When I give presentations to the general public within the friendly confines of the Hoover Library, I make it a point to show and share manuscripts from our collections.  This is the first visit to a Presidential Library for many in my audience.  Showing a folder with drafts of Herbert Hoover speeches, a photo album on Mississippi flood relief, or correspondence between Rose Wilder Lane and Laura Ingalls Wilder on how best to write ‘By the Shores of Silver Lake’ is the most effective way I know to draw the distinction between a library and an archive.  Being something of a fan-boy, I always include something from the Lou Henry Hoover papers.

When sharing Lou Henry Hoover items, I am always struck by her depth of thinking, breadth of social consciousness and clarity of writing.  I tell my audience that I could open any one of the more than 400 boxes in the Lou Hoover papers and find something worthy of a blog.  Today’s blog derives from the last folder in box 80 of the Lou Hoover subject files.

Lou Henry Hoover sitting at the “Monroe Desk” ithat was reproduced for the White House collection. ca 1931

The folder is titled ‘Articles, Addresses, and Speeches: The Middle Class, undated’ and it contained a five-page hand-written essay that begins: ‘Worthy of an editorial—or an article—our middle class.’  Lou Hoover then writes: ‘We are all middle class, the happiest, most fortunate class the world has ever seen, and there are more than 100,000,000 of us.  We should become class conscious, we should recognize our class, we should know or learn and remember how we came to be it.’  She then goes on to offer insights into the nature of the American middle class, its relationship to the lower class, the criminal class, and the upper class, which contained the ‘much smaller class, criminally over-rich.’

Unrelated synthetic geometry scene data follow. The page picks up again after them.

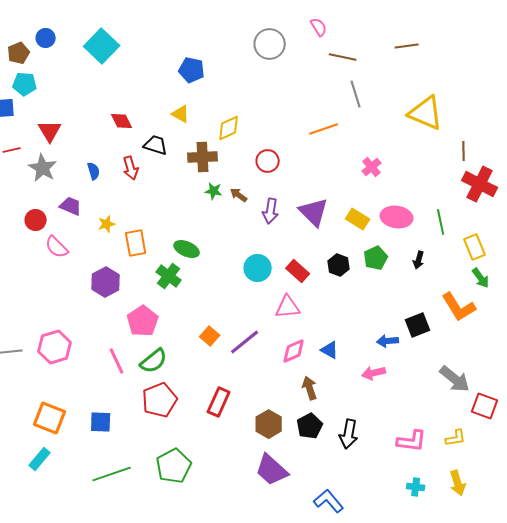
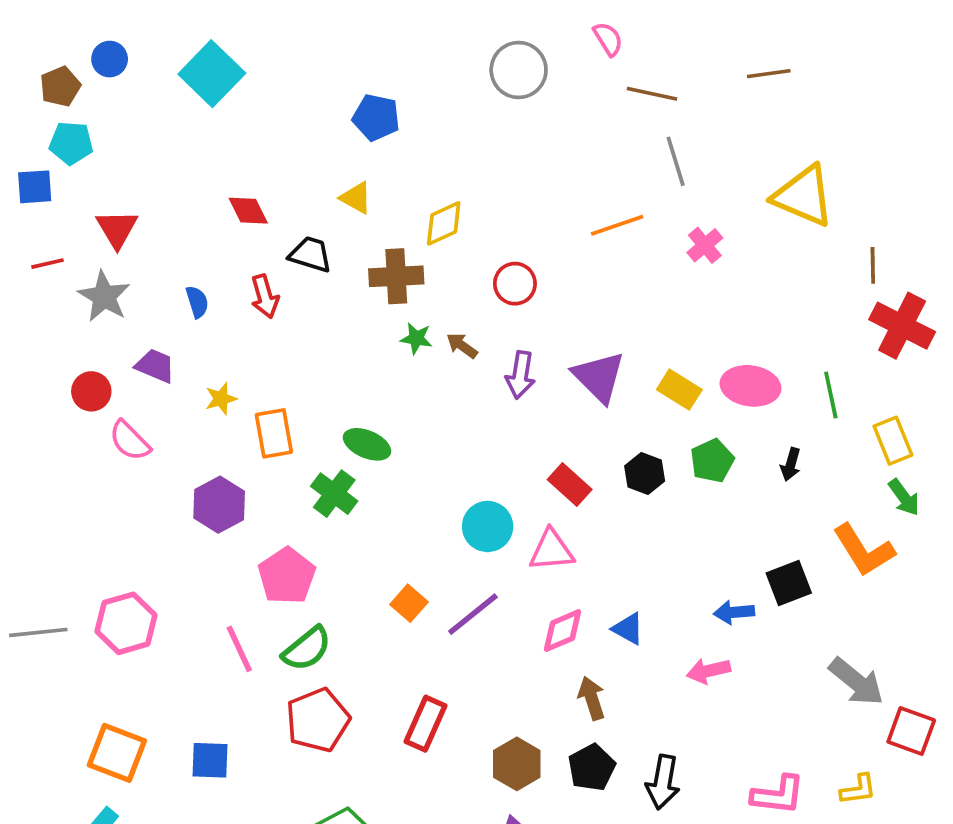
pink cross: (372, 167) -> (705, 245), moved
cyan circle: (258, 268) -> (488, 526), moved

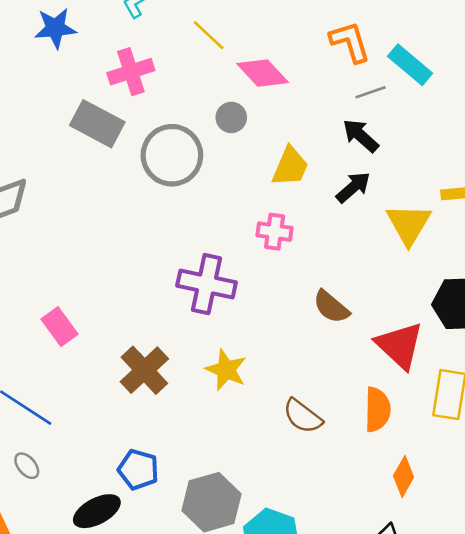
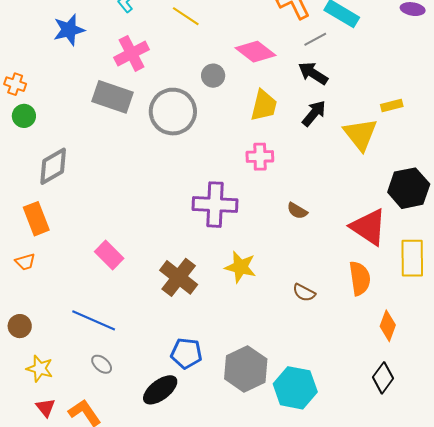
pink diamond: (263, 73) -> (256, 52), moved
brown semicircle: (331, 307) -> (297, 211), moved, size x0.7
brown semicircle: (303, 416) -> (304, 293), size x0.7

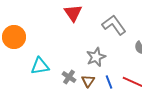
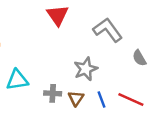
gray cross: (69, 77) -> (53, 93), turned -32

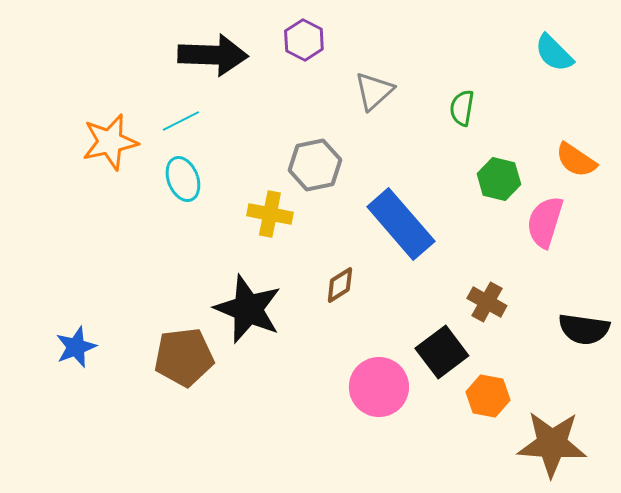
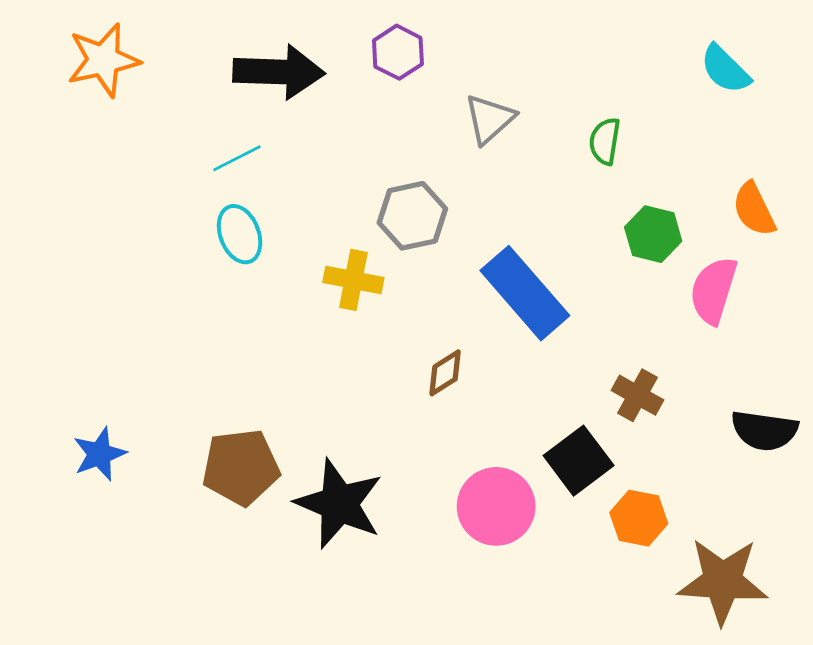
orange star: (110, 142) -> (103, 60), moved
orange semicircle: (576, 160) -> (754, 209), turned 30
black star: (248, 309) -> (339, 504), moved

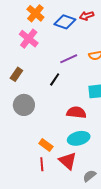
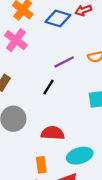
red semicircle: (76, 112) -> (53, 133), moved
orange rectangle: (46, 145) -> (41, 165), turned 48

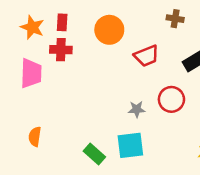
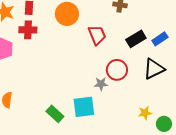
red trapezoid: (147, 56) -> (97, 35), turned -90
gray star: (137, 109) -> (101, 84), moved

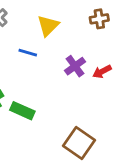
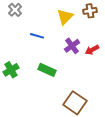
yellow triangle: (48, 26) -> (65, 17), moved
green rectangle: (22, 111) -> (47, 70), moved

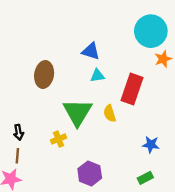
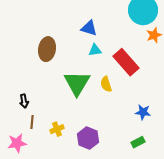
red rectangle: (132, 89) -> (126, 62), turned -60
yellow cross: (59, 139) -> (57, 129), moved
brown line: (17, 156) -> (32, 122), moved

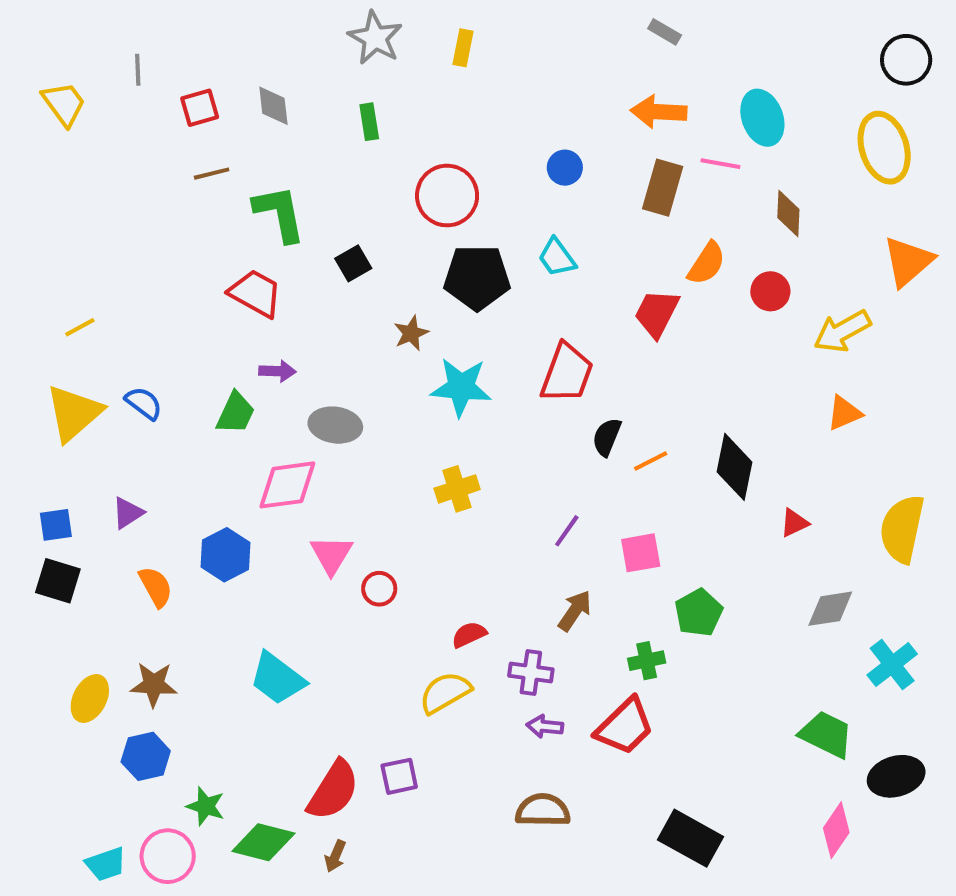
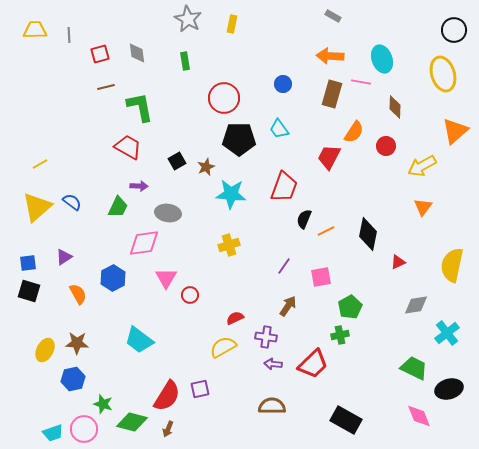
yellow trapezoid: (64, 104) -> (35, 30), moved, turned -55
black square: (353, 263) -> (177, 161), moved
orange triangle: (844, 413) -> (423, 207), turned -30
green cross: (647, 661) -> (340, 335), moved
pink diamond: (836, 830) -> (419, 416), turned -56

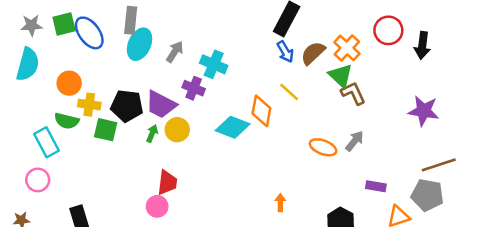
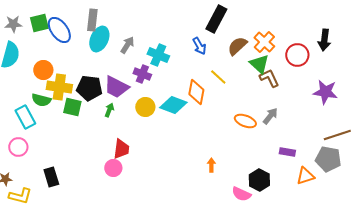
red circle: (388, 30) -> (297, 55), moved
blue arrow: (285, 52) -> (199, 46), moved
yellow cross: (89, 105) -> (59, 87), size x1.4
yellow circle: (177, 130) -> (145, 107), moved

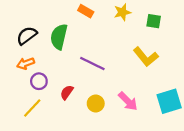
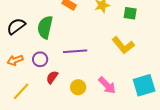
orange arrow: (26, 63) -> (15, 60), moved
purple line: (92, 63) -> (75, 51), turned -30
purple circle: (39, 81) -> (40, 59), moved

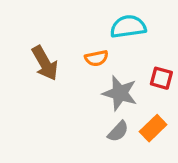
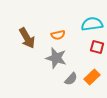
cyan semicircle: (128, 27) -> (92, 24), moved
gray star: (120, 93) -> (56, 58), moved

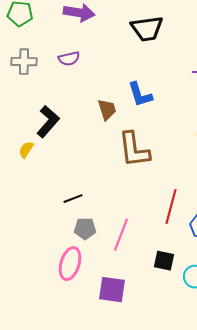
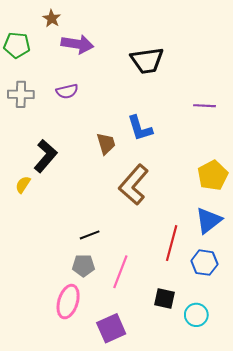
brown L-shape: (134, 150) -> (134, 185), turned 48
black line: (73, 199) -> (90, 235), moved
purple square: (112, 290) -> (111, 328), turned -32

Lou eventually turns her attention to answering the question: ‘Who are the middle class?’  She writes: ‘They are the people who are, or who have been, or who are going to be, according to their age, living the free and independent, well-educated existence, earning their living for themselves and their dependents, having all the necessities and comforts of life… and its due share of luxuries.’  She then asks: ‘What do they possess, to acquire these advantages?’  Then answers: ‘Everything.  They take their part in producing these very things for themselves and others.’

Thus, with this tight little argument, Lou Hoover asks and answers questions that have long perplexed sociologists, economists and historians.  Unfortunately, she must not have been satisfied with her essay.  It was never published.  All we are left with is the hand-written draft and conjecture.